Here’s what happened.
The standard practice for a high-level official visiting a foreign country on official business is to bring along the American press. The president has traditionally brought White House reporters, the commerce secretary has brought that department’s press corps, and the secretary of state normally brings the State Department press.
Reporters don’t sit in on sensitive diplomatic meetings, but they follow the secretary around, have frequent chances to ask questions of officials, and report all the details.
Tillerson inexplicably discarded this tradition on his first diplomatic trip, to Asia last week. The White House’s original explanation, that Tillerson was taking a small plane for “cost savings,” ignored the fact that the press pays their way on these trips to avoid imposing costs on taxpayers.
Tillerson did bring one reporter, Erin McPike of the Independent Journal Review. McPike mostly eschewed spot reports, instead working on a longer profile of the secretary.
The result was that no American reporters reported on the secretary’s Asian itinerary.

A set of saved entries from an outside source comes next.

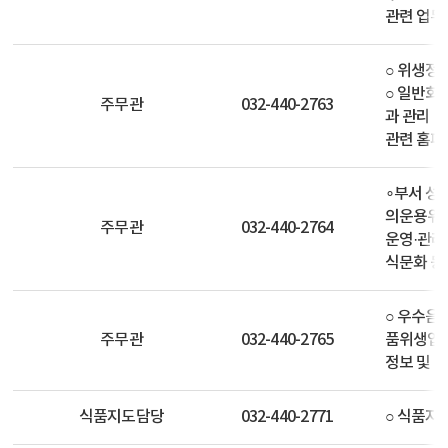
관련 업무
○ 위생정
○ 일반회계
주무관
032-440-2763
과 관리 
관련 홈페
∘부서 성
의운용위원
주무관
032-440-2764
운영·관리
식문화 등
○ 우수음식
주무관
032-440-2765
품위생업소
정보 및 
식품지도담당
032-440-2771
○ 식품지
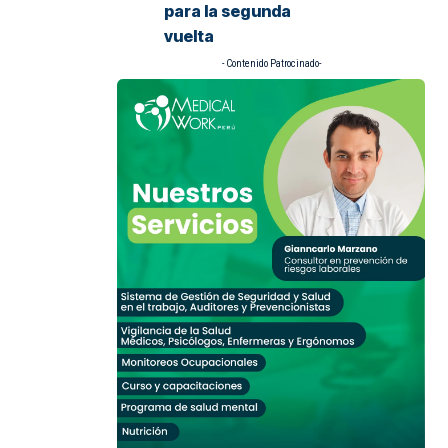
para la segunda
vuelta
- Contenido Patrocinado-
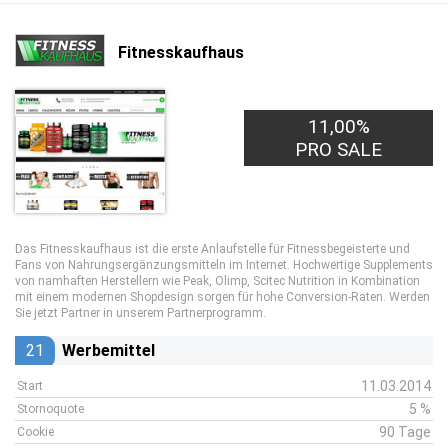
Fitnesskaufhaus
11,00%
PRO SALE
Das Fitnesskaufhaus ist die erste Anlaufstelle für Fitnessbegeisterte und
Fans von Nahrungsergänzungsmitteln im Internet. Hochwertige Supplements
von namhaften Herstellern wie Peak, Olimp, Scitec Nutrition in Kombination
mit einem modernen Shopdesign sorgen für hohe Conversion-Raten. Werden
Sie jetzt Partner in unserem Partnerprogramm.
21
Werbemittel
11.03.2014
Start
5 %
Stornoquote
90 Tage
Cookie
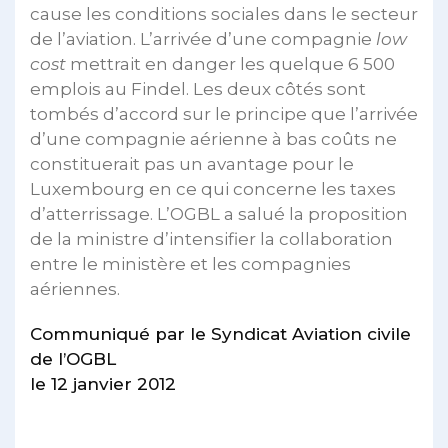
cause les conditions sociales dans le secteur
de l’aviation. L’arrivée d’une compagnie
low
cost
mettrait en danger les quelque 6 500
emplois au Findel. Les deux côtés sont
tombés d’accord sur le principe que l’arrivée
d’une compagnie aérienne à bas coûts ne
constituerait pas un avantage pour le
Luxembourg en ce qui concerne les taxes
d’atterrissage. L’OGBL a salué la proposition
de la ministre d’intensifier la collaboration
entre le ministère et les compagnies
aériennes.
Communiqué par le Syndicat Aviation civile
de l’OGBL
le 12 janvier 2012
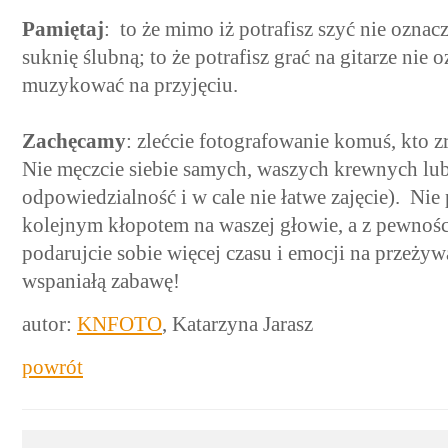
Pamiętaj
: to że mimo iż potrafisz szyć nie oznac
suknię ślubną; to że potrafisz grać na gitarze nie
muzykować na przyjęciu.
Zachęcamy
: zlećcie fotografowanie komuś, kto zr
Nie męczcie siebie samych, waszych krewnych lu
odpowiedzialność i w cale nie łatwe zajęcie). Nie
kolejnym kłopotem na waszej głowie, a z pewnośc
podarujcie sobie więcej czasu i emocji na przeżyw
wspaniałą zabawę!
autor:
KNFOTO
, Katarzyna Jarasz
powrót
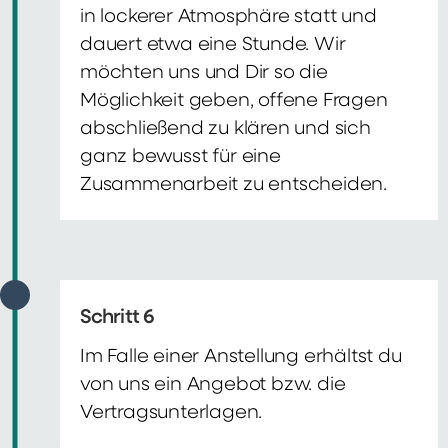
in lockerer Atmosphäre statt und
dauert etwa eine Stunde. Wir
möchten uns und Dir so die
Möglichkeit geben, offene Fragen
abschließend zu klären und sich
ganz bewusst für eine
Zusammenarbeit zu entscheiden.
Schritt 6
Im Falle einer Anstellung erhältst du
von uns ein Angebot bzw. die
Vertragsunterlagen.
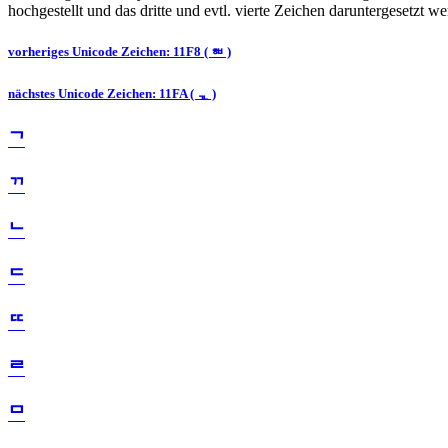
hochgestellt und das dritte und evtl. vierte Zeichen daruntergesetzt w
vorheriges Unicode Zeichen: 11F8 ( ᇸ )
nächstes Unicode Zeichen: 11FA ( ᇺ )
ᄀ
ᄁ
ᄂ
ᄃ
ᄄ
ᄅ
ᄆ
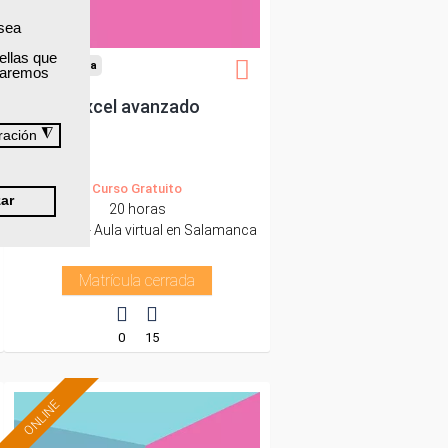
 sea
ellas que
Cursos Femxa
izaremos
Excel avanzado
◮
ración
Curso Gratuito
ar
20 horas
Presencial - Aula virtual en Salamanca
Matrícula cerrada
0
15
ONLINE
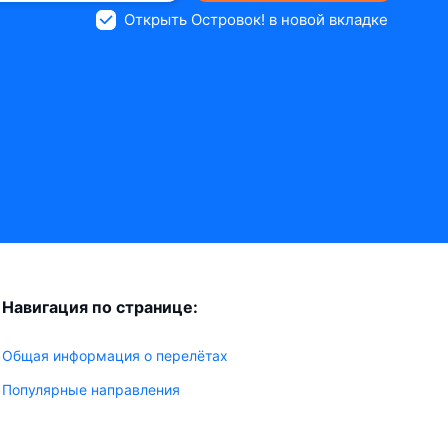
Открыть Островок! в новой вкладке
Навигация по странице:
Общая информация о перелётах
Популярные направления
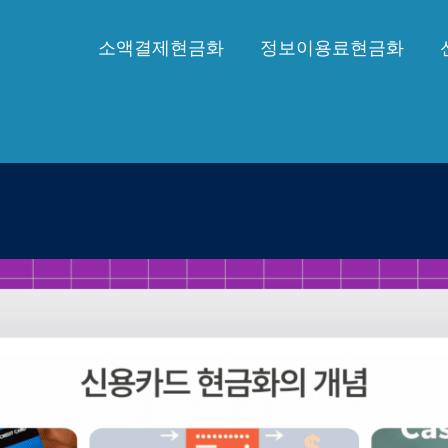
소액결제현금화
정보이용료현금화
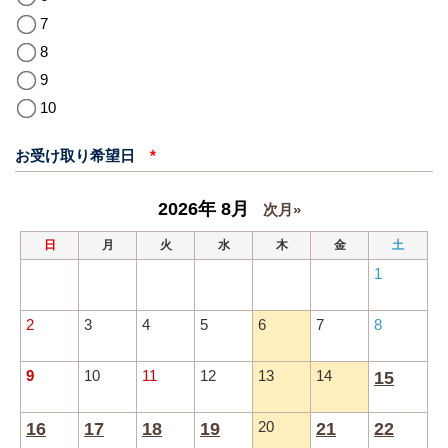
7
8
9
10
お受け取り希望日
*
2026年 8月
次月»
日
月
火
水
木
金
土
1
2
3
4
5
6
7
8
9
10
11
12
13
14
15
16
17
18
19
20
21
22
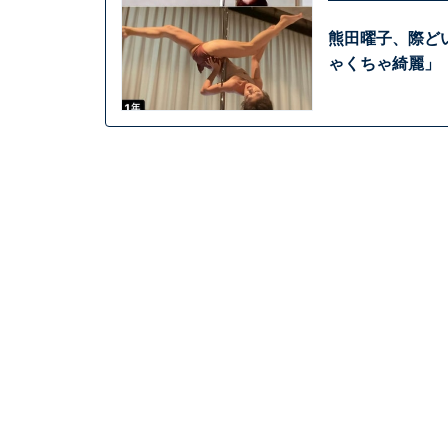
熊田曜子、際ど
ゃくちゃ綺麗」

On Friday, a news story in the Korea Herald pushed the notion that Tillerson had given Korea scant attention, focusing instead on Japan. After lengthy meetings with Japanese dignitaries, the Herald reported Tillerson’s meetings with Korea’s prime minister and foreign minister “were each confined to about an hour, without a lunch or dinner gathering. Seoul officials said the US side opted not to have a meal together, citing the secretary’s ‘fatigue.'”
This story, published early Friday morning, was repeated in American press accounts and ran across the Twittersphere all day.

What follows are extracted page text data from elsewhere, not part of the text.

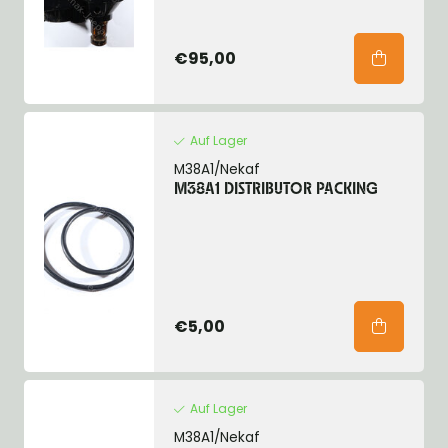
€95,00
Auf Lager
M38A1/Nekaf
M38A1 DISTRIBUTOR PACKING
€5,00
Auf Lager
M38A1/Nekaf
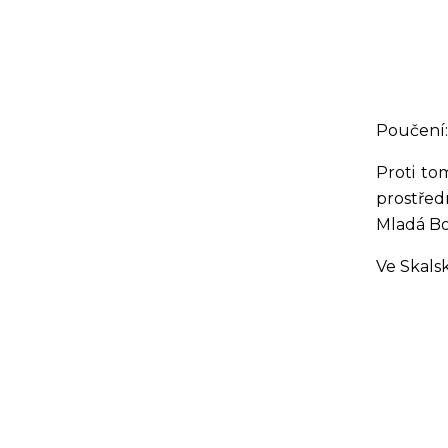
Poučení:
Proti to
prostředn
Mladá Bo
Ve Skals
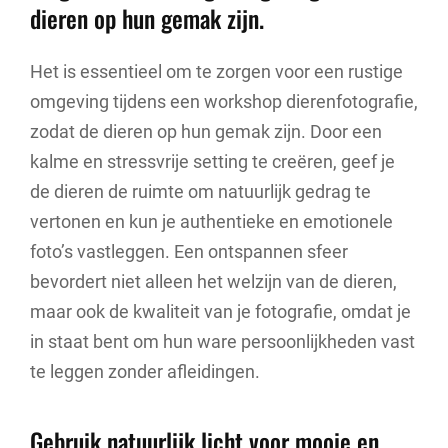
dieren op hun gemak zijn.
Het is essentieel om te zorgen voor een rustige
omgeving tijdens een workshop dierenfotografie,
zodat de dieren op hun gemak zijn. Door een
kalme en stressvrije setting te creëren, geef je
de dieren de ruimte om natuurlijk gedrag te
vertonen en kun je authentieke en emotionele
foto’s vastleggen. Een ontspannen sfeer
bevordert niet alleen het welzijn van de dieren,
maar ook de kwaliteit van je fotografie, omdat je
in staat bent om hun ware persoonlijkheden vast
te leggen zonder afleidingen.
Gebruik natuurlijk licht voor mooie en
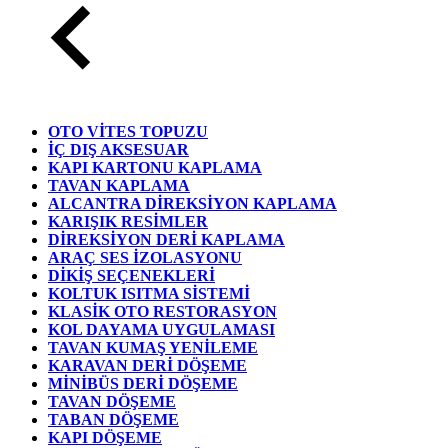
OTO VİTES TOPUZU
İÇ DIŞ AKSESUAR
KAPI KARTONU KAPLAMA
TAVAN KAPLAMA
ALCANTRA DİREKSİYON KAPLAMA
KARIŞIK RESİMLER
DİREKSİYON DERİ KAPLAMA
ARAÇ SES İZOLASYONU
DİKİŞ SEÇENEKLERİ
KOLTUK ISITMA SİSTEMİ
KLASİK OTO RESTORASYON
KOL DAYAMA UYGULAMASI
TAVAN KUMAŞ YENİLEME
KARAVAN DERİ DÖŞEME
MİNİBÜS DERİ DÖŞEME
TAVAN DÖŞEME
TABAN DÖŞEME
KAPI DÖŞEME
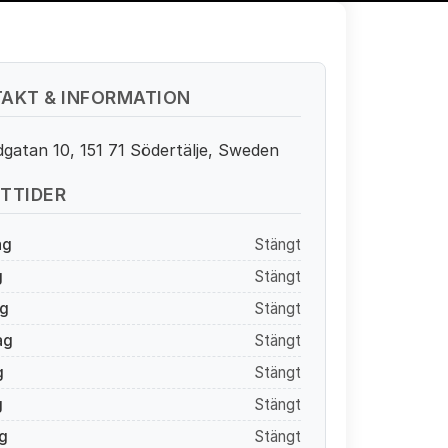
AKT & INFORMATION
gatan 10, 151 71 Södertälje, Sweden
TTIDER
ag
Stängt
g
Stängt
g
Stängt
ag
Stängt
g
Stängt
g
Stängt
g
Stängt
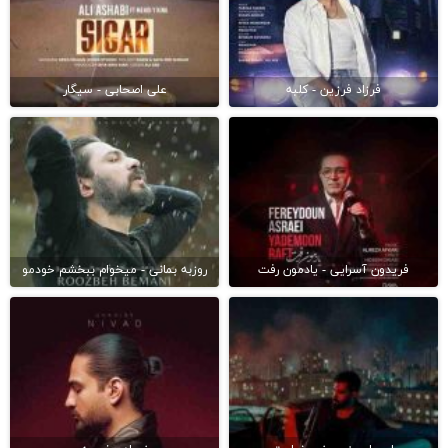
فرزاد فرزین - کلبه
علی اصحابی - سیگار
فریدون آسرایی - یادمون رفت
روزبه بمانی - میخوام ببخشم خودمو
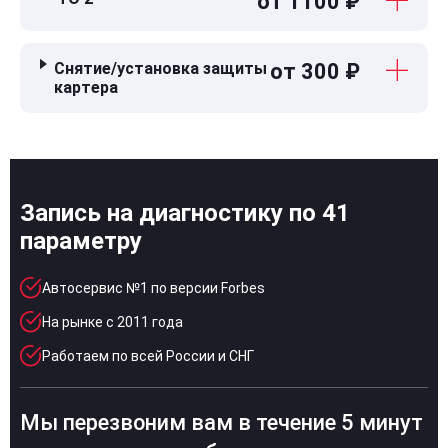
от 1100 ₽
Снятие/установка защиты
от 300 ₽
картера
Запись на диагностику по 41
параметру
Автосервис №1 по версии Forbes
На рынке с 2011 года
Работаем по всей России и СНГ
Мы перезвоним вам в течение 5 минут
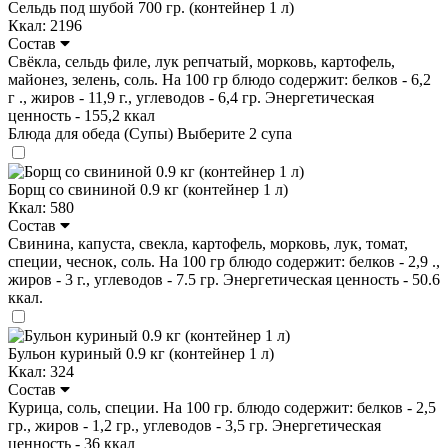
Сельдь под шубой 700 гр. (контейнер 1 л)
Ккал: 2196
Состав
Свёкла, сельдь филе, лук репчатый, морковь, картофель,
майонез, зелень, соль. На 100 гр блюдо содержит: белков - 6,2
г ., жиров - 11,9 г., углеводов - 6,4 гр. Энергетическая
ценность - 155,2 ккал
Блюда для обеда (Супы)
Выберите 2 супа
Борщ со свининой 0.9 кг (контейнер 1 л)
Ккал: 580
Состав
Свинина, капуста, свекла, картофель, морковь, лук, томат,
специи, чеснок, соль. На 100 гр блюдо содержит: белков - 2,9 .,
жиров - 3 г., углеводов - 7.5 гр. Энергетическая ценность - 50.6
ккал.
Бульон куриный 0.9 кг (контейнер 1 л)
Ккал: 324
Состав
Курица, соль, специи. На 100 гр. блюдо содержит: белков - 2,5
гр., жиров - 1,2 гр., углеводов - 3,5 гр. Энергетическая
ценность - 36 ккал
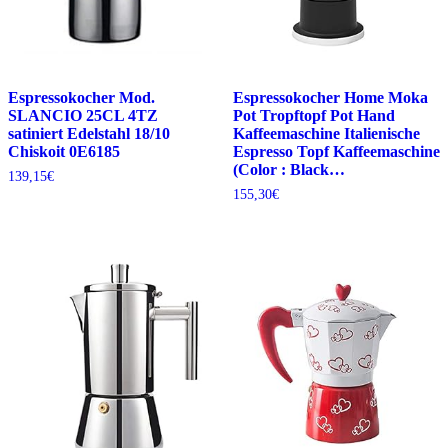
Espressokocher Mod.
Espressokocher Home Moka
SLANCIO 25CL 4TZ
Pot Tropftopf Pot Hand
satiniert Edelstahl 18/10
Kaffeemaschine Italienische
Chiskoit 0E6185
Espresso Topf Kaffeemaschine
(Color : Black…
139,15
€
155,30
€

Frank Rich of New York Magazine tweeted, “By suffering ‘fatigue’ in South Korea, the powerless and humiliated Tillerson may have found his exit strategy.” Hillary Clinton snarkily retweeted a comment mocking Tillerson on this score.
There was no factual rebuttal until the next day, when McPike tweeted out her interview with Tillerson. The secretary said the Korean side had made up the “fatigue” story to cover for their faux pas of not inviting him to dinner. This rebuttal, on Saturday morning, came 21 hours after the first damaging story, and after pundits and critics had been feasting on the novice secretary of state.

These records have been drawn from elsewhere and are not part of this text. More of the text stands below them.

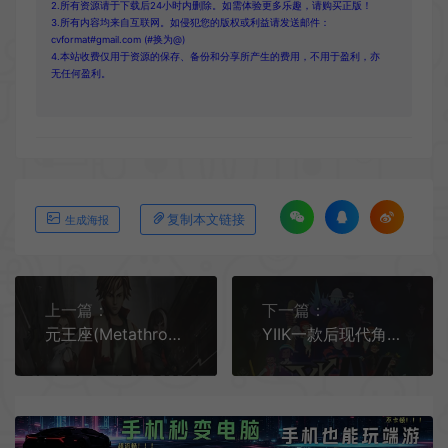
2.所有资源请于下载后24小时内删除。如需体验更多乐趣，请购买正版！
3.所有内容均来自互联网。如侵犯您的版权或利益请发送邮件：
cvformat#gmail.com (#换为@)
4.本站收费仅用于资源的保存、备份和分享所产生的费用，不用于盈利，亦
无任何盈利。
复制本文链接
生成海报
上一篇：
下一篇：
元王座(Metathrone)战术对战策略游戏 介绍
YIIK一款后现代角色扮演游戏(YIIK: A Postmodern RPG)超现实日式游戏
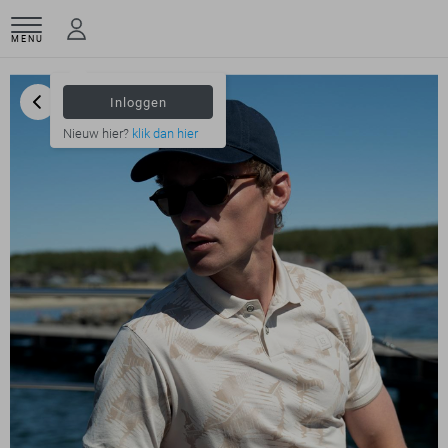
MENU
Inloggen
Nieuw hier?
klik dan hier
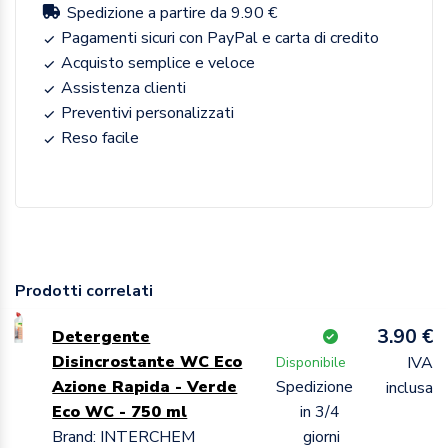
Spedizione a partire da 9.90 €
Pagamenti sicuri con PayPal e carta di credito
Acquisto semplice e veloce
Assistenza clienti
Preventivi personalizzati
Reso facile
Prodotti correlati
3.90 €
Detergente
Disincrostante WC Eco
IVA
Disponibile
Azione Rapida - Verde
Spedizione
inclusa
Eco WC - 750 ml
in 3/4
Brand: INTERCHEM
giorni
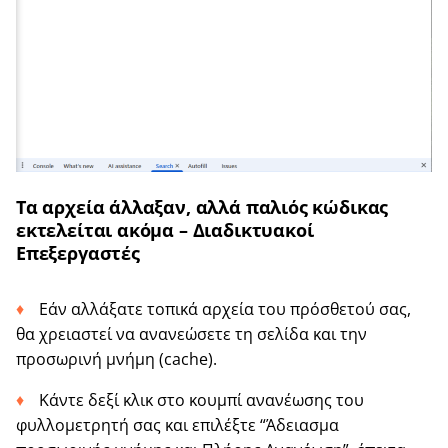
Τα αρχεία άλλαξαν, αλλά παλιός κώδικας
εκτελείται ακόμα – Διαδικτυακοί
Επεξεργαστές
Εάν αλλάξατε τοπικά αρχεία του πρόσθετού σας,
θα χρειαστεί να ανανεώσετε τη σελίδα και την
προσωρινή μνήμη (cache).
Κάντε δεξί κλικ στο κουμπί ανανέωσης του
φυλλομετρητή σας και επιλέξτε “Άδειασμα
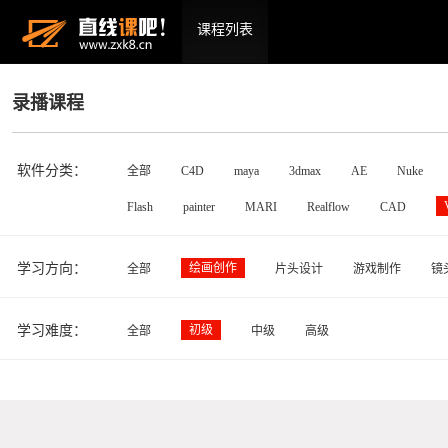
课程列表
录播课程
软件分类：
全部
C4D
maya
3dmax
AE
Nuke
Flash
painter
MARI
Realflow
CAD
学习方向：
绘画创作
全部
片头设计
游戏制作
镜
学习难度：
初级
全部
中级
高级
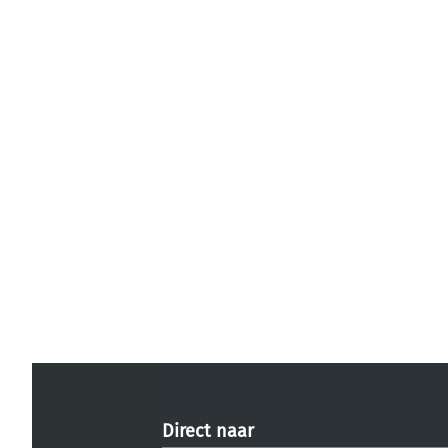
Direct naar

Had Tillerson brought a standard press contingent with him, Korean officials never could have gotten away with a false story that opened the secretary up to attack and mockery.
There are plenty of other reasons for Tillerson to abide by tradition and err on the side of transparency. Most notably, now that FBI Director James Comey has confirmed an investigation into Russian meddling — the investigation includes questions about Trump campaign coordination with Russians — the administration needs to play it extra clean on foreign relations.
Suspicions about ties between Russia and Trump have arisen variously from mistakes by Trump adherents, such national security adviser Mike Flynn misleading Vice President Mike Pence, and from poor reporting by the political news media. If Trump is ever to emerge from under this Russian “gray cloud,” as Intelligence Committee Chairman Devin Nunes, R-Calif., put it on Monday, it will be only through transparency.
Finally, Tillerson, the State Department and the entire Trump administration should welcome more press coverage and more transparency because it is proper. The president and his officials aren’t running a business, they’re carrying out the work that the public has directed them to do. To the degree possible, the people should know what their government is doing.